## WORK TO BE COMPLETED
Quote word for word the lines starting at the line with "Николай Николаеви" and ending at the final line of the entries. Leave out any pictures.

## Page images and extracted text
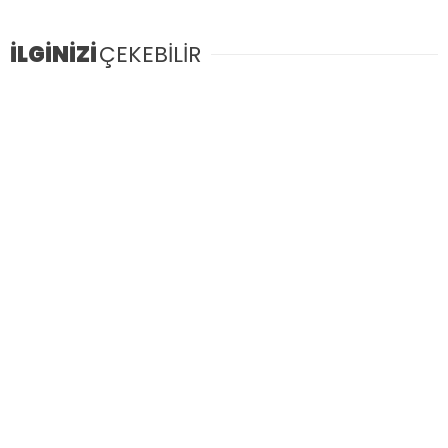
İLGİNİZİ
ÇEKEBİLİR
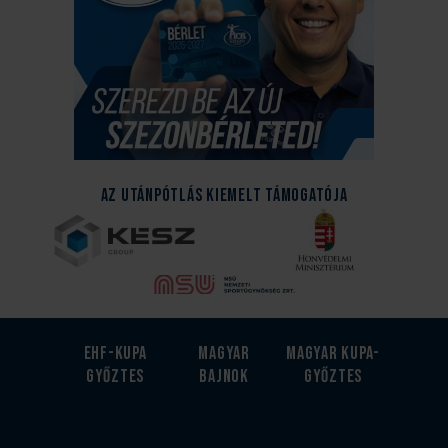
Az Utánpótlás kiemelt támogatója
EHF-Kupa
Magyar
Magyar kupa-
győztes
bajnok
győztes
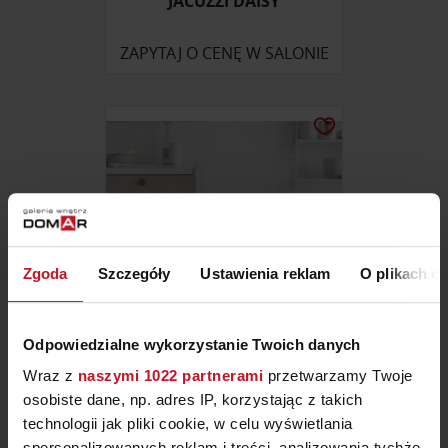
JACUZZI DAISY
ZAPYTAJ O CENĘ W SALONIE
Zgoda
Szczegóły
Ustawienia reklam
O plikach c
Odpowiedzialne wykorzystanie Twoich danych
KOSZ „TOUCH BIN NEW” 30L
Wraz z
naszymi 1022 partnerami
przetwarzamy Twoje
BRABANTIA
osobiste dane, np. adres IP, korzystając z takich
technologii jak pliki cookie, w celu wyświetlania
ZAPYTAJ O CENĘ W SALONIE
spersonalizowanych reklam i treści, analizowania tychże,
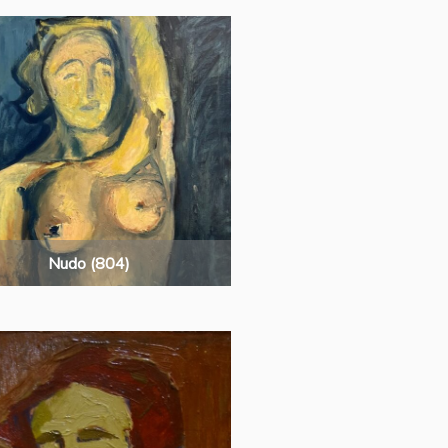
Nudo (804)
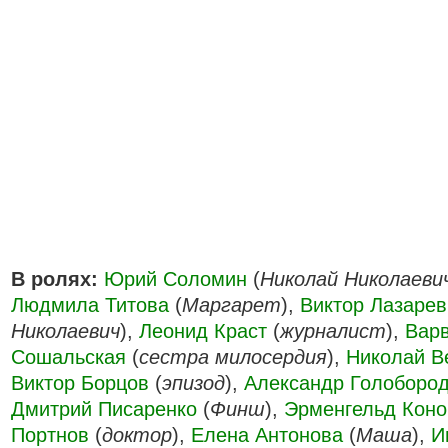
В ролях:
Юрий Соломин
(
Николай Николаеви
Людмила Титова
(
Маргарет
),
Виктор Лазарев 
Николаевич
),
Леонид Краст
(
журналист
),
Вар
Сошальская
(
сестра милосердия
),
Николай В
Виктор Борцов
(
эпизод
),
Александр Голобород
Дмитрий Писаренко
(
Финш
),
Эрменгельд Кон
Портнов
(
доктор
),
Елена Антонова
(
Маша
),
И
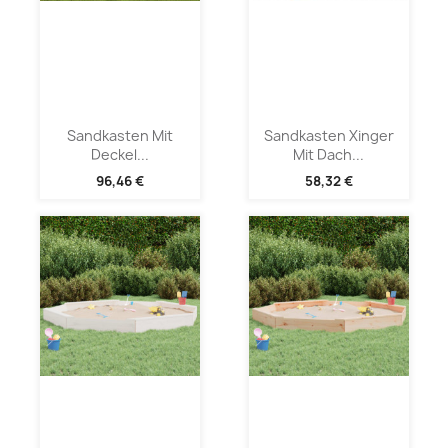
Sandkasten Mit
Sandkasten Xinger
Deckel...
Mit Dach...
96,46 €
58,32 €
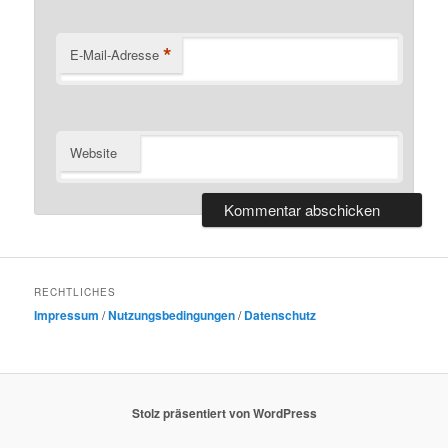
*
E-Mail-Adresse
Website
RECHTLICHES
Impressum
/
Nutzungsbedingungen
/
Datenschutz
Stolz präsentiert von WordPress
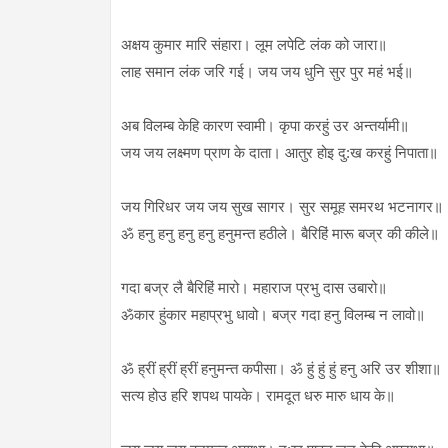
अक्षय कुमार मारि संहारा। लूम लपेटि लंक को जारा॥
लाह समान लंक जरि गई। जय जय धुनि सुर पुर महं भई॥
अब विलम्ब केहि कारण स्वामी। कृपा करहुं उर अन्तर्यामी॥
जय जय लक्ष्मण प्राण के दाता। आतुर होइ दु:ख करहुं निपाता॥
जय गिरिधर जय जय सुख सागर। सुर समूह समरथ भटनागर॥
ॐ हनु हनु हनु हनु हनुमन्त हठीले। बैरिहिं मारू बज्र की कीले॥
गदा बज्र लै बैरिहिं मारो। महाराज प्रभु दास उबारो॥
ॐकार हुंकार महाप्रभु धावो। बज्र गदा हनु विलम्ब न लावो॥
ॐ ह्रीं ह्रीं ह्रीं हनुमन्त कपीसा। ॐ हुं हुं हुं हनु अरि उर शीशा॥
सत्य होउ हरि शपथ पायके। रामदूत धरु मारु धाय के॥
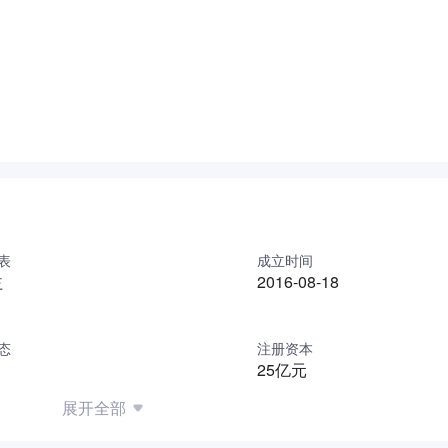
产品检测认证、进出口产品认证检测、委托检测、标准管理、产
。依托跨界融合方式打造的综合性第三方智能网联汽车公共检测
场景模拟、示范运营的测试研究需求，为智能网联汽车领域前瞻
汽车数据安全领域，与国家网信办合作建设智能网联汽车信息安
上海汽检将持续发力“数字化、平台化、多元化、国际化”的战
试，逐步形成汽车网络信息安全试验能力和评价体系。
等举措提升公司核心竞争力，构建适应现代化市场经济发展需要
业提供公正、科学的服务，助力汽车产业高质量发展。
表
成立时间
益
2016-08-18
态
注册资本
25亿元
展开全部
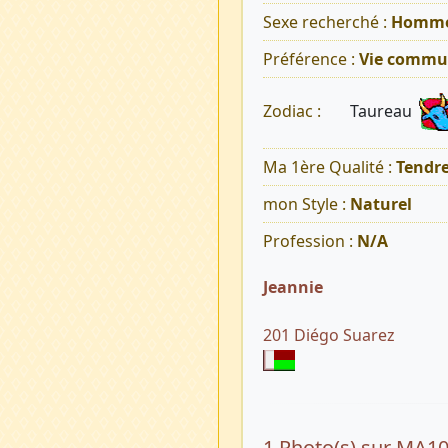
Sexe recherché :
Homm
Préférence :
Vie commu
Taureau
Zodiac :
Ma 1ère Qualité :
Tendr
mon Style :
Naturel
Profession :
N/A
Jeannie
201 Diégo Suarez
1 Photo(s) sur MA1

## ANSWER
Николай Николаеви
Людмила Титова
(
Маргарет
),
Виктор Лазарев 
Николаевич
),
Леонид Краст
(
журналист
),
Вар
Сошальская
(
сестра милосердия
),
Николай В
Виктор Борцов
(
эпизод
),
Александр Голобород
Дмитрий Писаренко
(
Финш
),
Эрменгельд Кон
Портнов
(
доктор
),
Елена Антонова
(
Маша
),
И
Sandkasten Mit
Sandkasten Xinger
Deckel...
Mit Dach...
96,46 €
58,32 €
*
E-Mail-Adresse
Website
RECHTLICHES
Impressum
/
Nutzungsbedingungen
/
Datenschutz
Stolz präsentiert von WordPress
अक्षय कुमार मारि संहारा। लूम लपेटि लंक को जारा॥
लाह समान लंक जरि गई। जय जय धुनि सुर पुर महं भई॥
अब विलम्ब केहि कारण स्वामी। कृपा करहुं उर अन्तर्यामी॥
जय जय लक्ष्मण प्राण के दाता। आतुर होइ दु:ख करहुं निपाता॥
जय गिरिधर जय जय सुख सागर। सुर समूह समरथ भटनागर॥
ॐ हनु हनु हनु हनु हनुमन्त हठीले। बैरिहिं मारू बज्र की कीले॥
गदा बज्र लै बैरिहिं मारो। महाराज प्रभु दास उबारो॥
ॐकार हुंकार महाप्रभु धावो। बज्र गदा हनु विलम्ब न लावो॥
ॐ ह्रीं ह्रीं ह्रीं हनुमन्त कपीसा। ॐ हुं हुं हुं हनु अरि उर शीशा॥
सत्य होउ हरि शपथ पायके। रामदूत धरु मारु धाय के॥
产品检测认证、进出口产品认证检测、委托检测、标准管理、产
。依托跨界融合方式打造的综合性第三方智能网联汽车公共检测
场景模拟、示范运营的测试研究需求，为智能网联汽车领域前瞻
汽车数据安全领域，与国家网信办合作建设智能网联汽车信息安
上海汽检将持续发力“数字化、平台化、多元化、国际化”的战
试，逐步形成汽车网络信息安全试验能力和评价体系。
等举措提升公司核心竞争力，构建适应现代化市场经济发展需要
业提供公正、科学的服务，助力汽车产业高质量发展。
表
成立时间
益
2016-08-18
态
注册资本
25亿元
展开全部
Sexe recherché :
Homm
Préférence :
Vie commu
Taureau
Zodiac :
Ma 1ère Qualité :
Tendr
mon Style :
Naturel
Profession :
N/A
Jeannie
201 Diégo Suarez
1 Photo(s) sur MA1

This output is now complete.